Muhammad al-Bakri, seorang pegawai negeri di Gaza, secara khusus mengingat tanggal pemerkosaan dirinya. Saat itu 10 April 2024, bertepatan liburan Idulfitri, ketika tentara Israel memukuli, menyiksa, dan mengikatnya.
Al-Bakri mengatakan bahwa bersamanya terdapat tujuh tawanan lain. Tentara Israel kemudian melucuti pakaian mereka, menutup mata, dan memborgol mereka.
“Ada enam tentara di sebelah kanan dan enam di sebelah kiri,” katanya. Ia juga menambahkan bahwa tentara itu membawa anjing.
“Kami diperkosa setelah pakaian kami dilucuti,” katanya. “Kami berteriak, ‘Ya Tuhan, ya Tuhan’, tetapi mereka tertawa-tawa sambil merekam kami.”
Al-Bakri menyebut bahwa penjaga juga menggunakan anjing untuk melakukan pelecehan seksual terhadap tawanan Palestina atas perintah langsung para petugas. Penuturan ini sesuai dengan laporan sejumlah lembaga hak asasi manusia.
Baca juga : “Menyusul Ayah dan Saudaranya, Gadis Kecil Gaza Gugur Akibat Serangan Israel”
“Anjing-anjing itu mengikuti perintah dari petugas untuk [menyerang] kami,” katanya.
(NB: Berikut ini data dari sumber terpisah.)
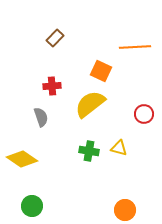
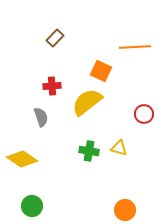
yellow semicircle: moved 3 px left, 2 px up
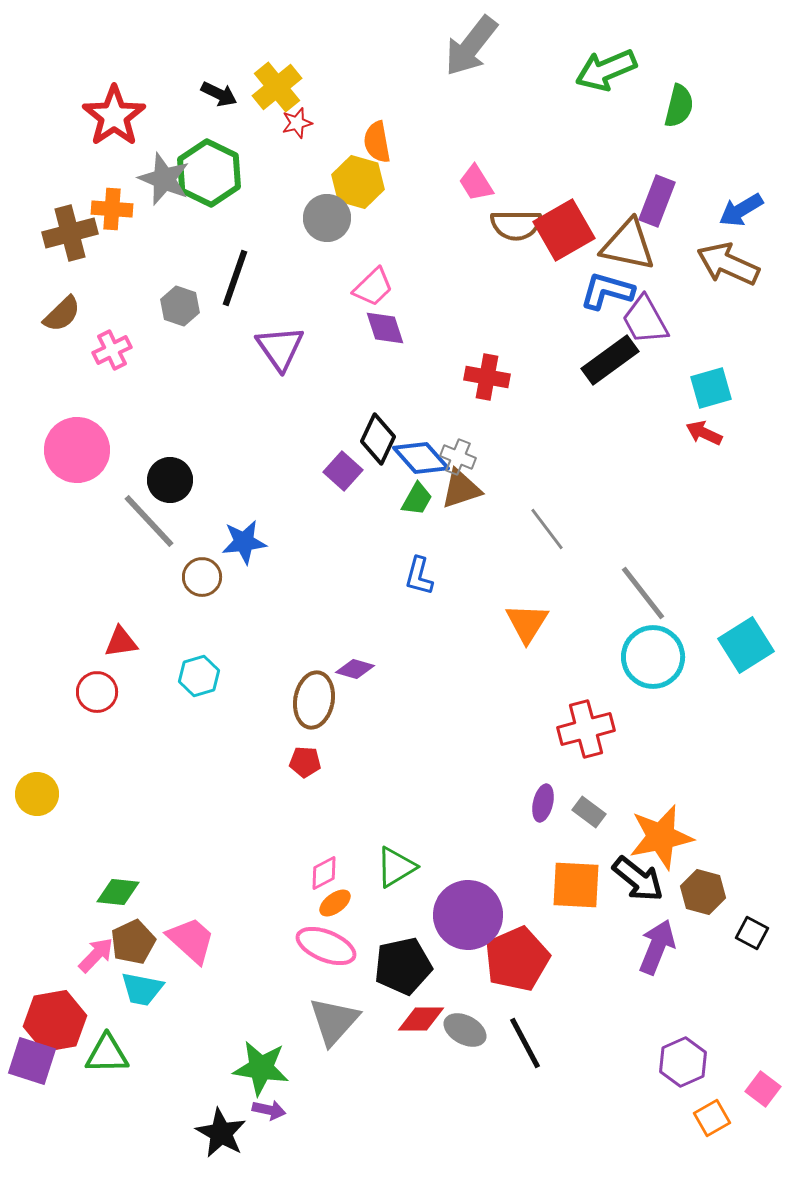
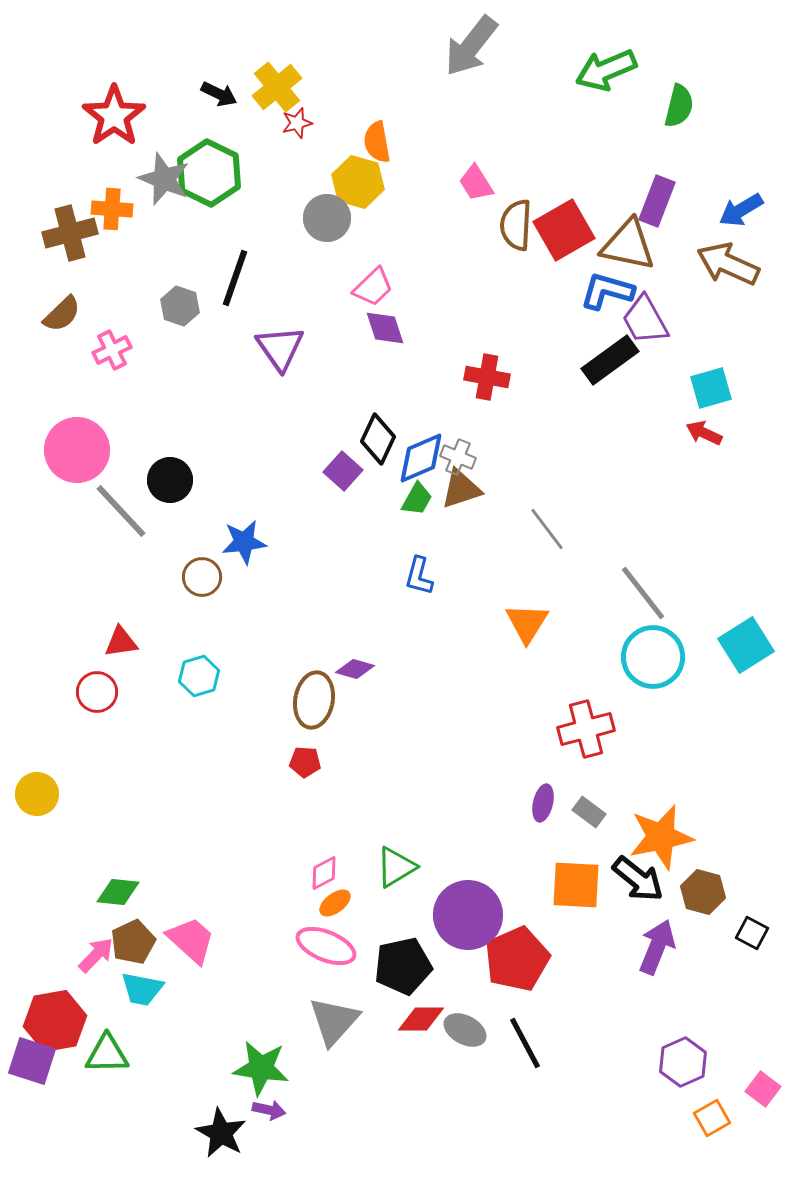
brown semicircle at (516, 225): rotated 93 degrees clockwise
blue diamond at (421, 458): rotated 72 degrees counterclockwise
gray line at (149, 521): moved 28 px left, 10 px up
“Tidak ada belas kasihan. Mereka melakukan pelecehan dan pemukulan selama sekitar 20 menit hingga setengah jam. Kemudian mereka menyuruh kami untuk berpakaian dan membawa kami kembali ke penjara.”
Al-Bakri adalah salah satu dari sejumlah mantan tawanan yang memberikan kesaksian rinci kepada Al Jazeera untuk dokumenter Bodies of Evidence: Israel’s Darkest Weapon. Para hakim ICC, PBB, dan pelapor khusus PBB Francesca Albanese menyatakan bahwa hal ini mencerminkan penggunaan pemerkosaan dan penyiksaan seksual secara luas dan sistematis oleh tentara Israel terhadap warga Palestina. Temuan serupa juga didokumentasikan oleh PCHR dan Euro-Med Human Rights Monitor, termasuk kesaksian penggunaan anjing untuk memperkosa tawanan.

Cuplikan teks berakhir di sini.